BEGIN

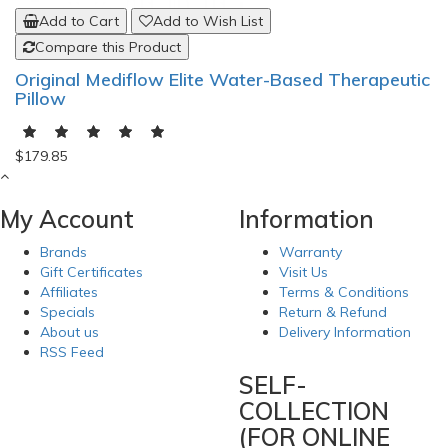
Add to Cart
Add to Wish List
Compare this Product
Original Mediflow Elite Water-Based Therapeutic
Pillow
$179.85
My Account
Information
Brands
Warranty
Gift Certificates
Visit Us
Affiliates
Terms & Conditions
Specials
Return & Refund
About us
Delivery Information
RSS Feed
SELF-
COLLECTION
(FOR ONLINE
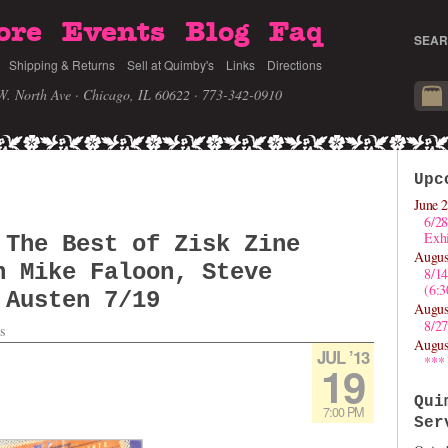
ore
Events
Blog
Faq
SEAR
Shipping & Returns
Sell at Quimby's
Links
Directions
W. North Ave · Chicago, IL 60622
· 773-342-0910
Upc
June 2
6/28
Exhi
 The Best of Zisk Zine
Augus
h Mike Faloon, Steve
8/1
(6:
 Austen 7/19
Augus
8/27
s
Augus
JUL ’13
***
19
Qui
7:00 PM
Ser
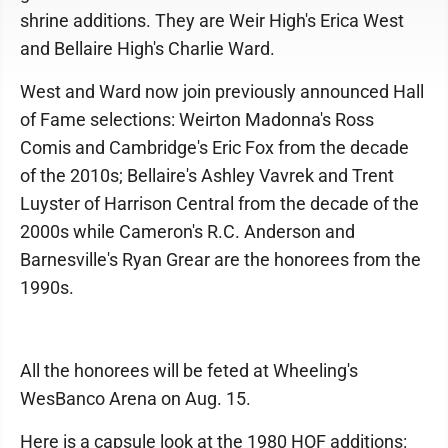
shrine additions. They are Weir High's Erica West
and Bellaire High's Charlie Ward.
West and Ward now join previously announced Hall
of Fame selections: Weirton Madonna's Ross
Comis and Cambridge's Eric Fox from the decade
of the 2010s; Bellaire's Ashley Vavrek and Trent
Luyster of Harrison Central from the decade of the
2000s while Cameron's R.C. Anderson and
Barnesville's Ryan Grear are the honorees from the
1990s.
All the honorees will be feted at Wheeling's
WesBanco Arena on Aug. 15.
Here is a capsule look at the 1980 HOF additions:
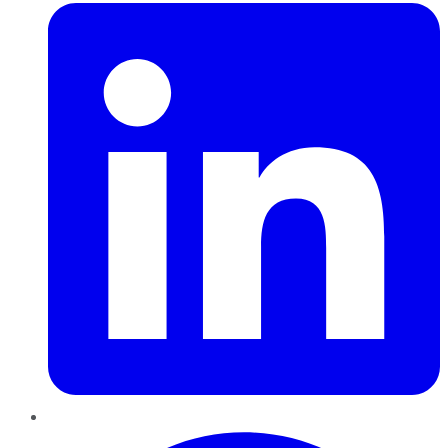
Pinterest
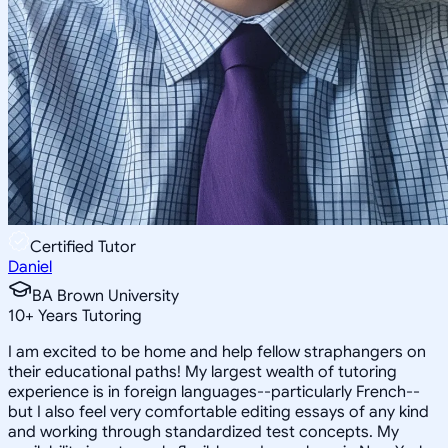
Certified Tutor
Daniel
BA Brown University
10
+
Years Tutoring
I am excited to be home and help fellow straphangers on
their educational paths! My largest wealth of tutoring
experience is in foreign languages--particularly French--
but I also feel very comfortable editing essays of any kind
and working through standardized test concepts. My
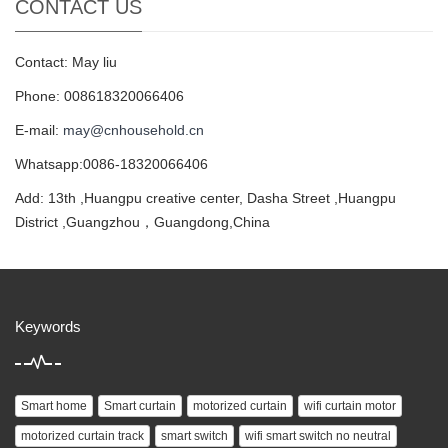
CONTACT US
Contact: May liu
Phone: 008618320066406
E-mail:
may@cnhousehold.cn
Whatsapp:0086-18320066406
Add: 13th ,Huangpu creative center, Dasha Street ,Huangpu
District ,Guangzhou，Guangdong,China
Keywords
Smart home
Smart curtain
motorized curtain
wifi curtain motor
motorized curtain track
smart switch
wifi smart switch no neutral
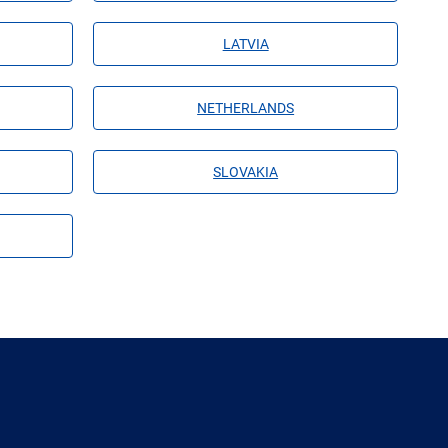
LATVIA
NETHERLANDS
SLOVAKIA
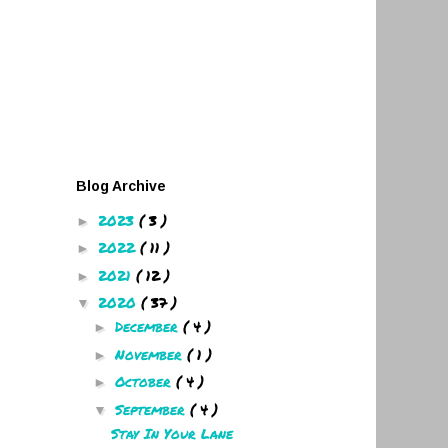
Blog Archive
2023
( 3 )
►
2022
( 11 )
►
2021
( 12 )
►
2020
( 37 )
▼
December
( 4 )
►
November
( 1 )
►
October
( 4 )
►
September
( 4 )
▼
Stay In Your Lane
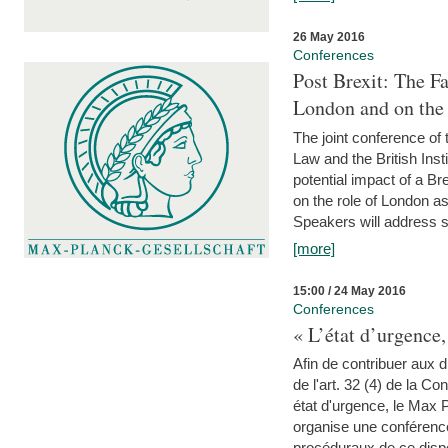
26 May 2016
Conferences
Post Brexit: The F
London and on the
The joint conference of
Law and the British Inst
potential impact of a B
on the role of London as 
Speakers will address s
[more]
15:00 / 24 May 2016
Conferences
« L’état d’urgence,
Afin de contribuer aux d
de l'art. 32 (4) de la C
état d'urgence, le Max 
organise une conférence
procéduraux de ce dispos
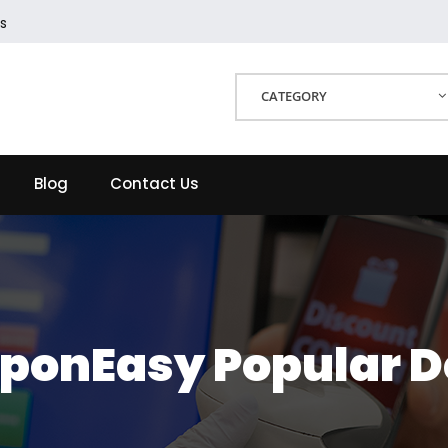
s
CATEGORY
Blog
Contact Us
ponEasy Popular D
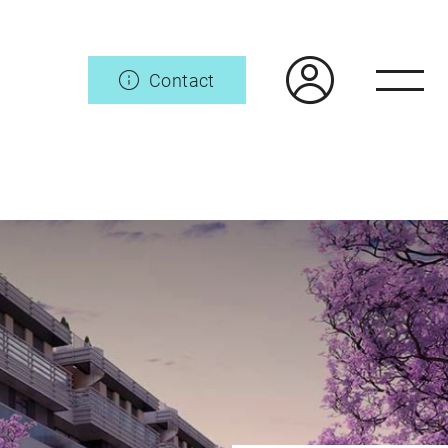
Contact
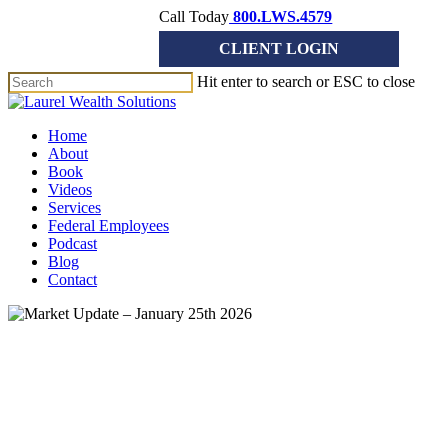
Skip
Call Today
800.LWS.4579
to
CLIENT LOGIN
main
content
Hit enter to search or ESC to close
Close
Search
Menu
Home
About
Book
Videos
Services
Federal Employees
Podcast
Blog
Contact
Market Update
Market Update – January 25th
2026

END

# EXERCISE
Without the pictures, write out the listing exactly as it appears above.

# WRITTEN ANSWER
Add to Cart
Add to Wish List
Compare this Product
Original Mediflow Elite Water-Based Therapeutic
Pillow
$179.85
My Account
Information
Brands
Warranty
Gift Certificates
Visit Us
Affiliates
Terms & Conditions
Specials
Return & Refund
About us
Delivery Information
RSS Feed
SELF-
COLLECTION
(FOR ONLINE
ore
Events
Blog
Faq
SEAR
Shipping & Returns
Sell at Quimby's
Links
Directions
W. North Ave · Chicago, IL 60622
· 773-342-0910
Upc
June 2
6/28
Exhi
 The Best of Zisk Zine
Augus
h Mike Faloon, Steve
8/1
(6:
 Austen 7/19
Augus
8/27
s
Augus
JUL ’13
***
19
Qui
7:00 PM
Ser
shrine additions. They are Weir High's Erica West
and Bellaire High's Charlie Ward.
West and Ward now join previously announced Hall
of Fame selections: Weirton Madonna's Ross
Comis and Cambridge's Eric Fox from the decade
of the 2010s; Bellaire's Ashley Vavrek and Trent
Luyster of Harrison Central from the decade of the
2000s while Cameron's R.C. Anderson and
Barnesville's Ryan Grear are the honorees from the
1990s.
All the honorees will be feted at Wheeling's
WesBanco Arena on Aug. 15.
Here is a capsule look at the 1980 HOF additions:
Pinterest
Certified Tutor
Daniel
BA Brown University
10
+
Years Tutoring
I am excited to be home and help fellow straphangers on
their educational paths! My largest wealth of tutoring
experience is in foreign languages--particularly French--
but I also feel very comfortable editing essays of any kind
and working through standardized test concepts. My
CONTACT US
Contact: May liu
Phone: 008618320066406
E-mail:
may@cnhousehold.cn
Whatsapp:0086-18320066406
Add: 13th ,Huangpu creative center, Dasha Street ,Huangpu
District ,Guangzhou，Guangdong,China
Keywords
Smart home
Smart curtain
motorized curtain
wifi curtain motor
motorized curtain track
smart switch
wifi smart switch no neutral
LATVIA
NETHERLANDS
SLOVAKIA
Blog Archive
2023
( 3 )
►
2022
( 11 )
►
2021
( 12 )
►
2020
( 37 )
▼
December
( 4 )
►
November
( 1 )
►
October
( 4 )
►
September
( 4 )
▼
Stay In Your Lane
26 May 2016
Conferences
Post Brexit: The F
London and on the
The joint conference of
Law and the British Inst
potential impact of a B
on the role of London as 
Speakers will address s
[more]
15:00 / 24 May 2016
Conferences
« L’état d’urgence,
Afin de contribuer aux d
de l'art. 32 (4) de la C
état d'urgence, le Max 
organise une conférence
procéduraux de ce dispos
s
CATEGORY
Blog
Contact Us
ponEasy Popular D
Contact
Skip
Call Today
800.LWS.4579
to
CLIENT LOGIN
main
content
Hit enter to search or ESC to close
Close
Search
Menu
Home
About
Book
Videos
Services
Federal Employees
Podcast
Blog
Contact
Market Update
Market Update – January 25th
2026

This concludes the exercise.